TASK DESCRIPTION →
Only certain lines below are wanted: those starting at the line containing "Matematické úlohy" and ending at the line containing "Video návody", both included, each retyped exactly.

MATERIAL SUPPLIED →
++++

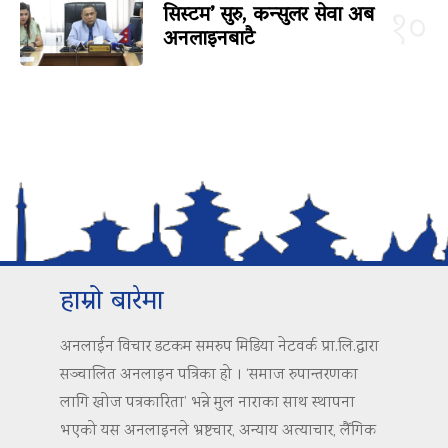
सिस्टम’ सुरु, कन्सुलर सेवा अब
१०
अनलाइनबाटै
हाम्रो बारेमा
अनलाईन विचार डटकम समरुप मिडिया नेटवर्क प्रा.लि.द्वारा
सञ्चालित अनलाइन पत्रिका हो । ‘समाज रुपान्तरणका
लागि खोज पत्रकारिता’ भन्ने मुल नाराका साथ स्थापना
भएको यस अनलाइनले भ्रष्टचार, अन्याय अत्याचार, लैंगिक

++++

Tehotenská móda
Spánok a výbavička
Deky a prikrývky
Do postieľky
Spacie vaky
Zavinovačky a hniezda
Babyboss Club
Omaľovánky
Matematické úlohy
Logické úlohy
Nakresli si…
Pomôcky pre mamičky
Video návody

++++

RESPONSE FOR THIS EXERCISE →
Matematické úlohy
Logické úlohy
Nakresli si…
Pomôcky pre mamičky
Video návody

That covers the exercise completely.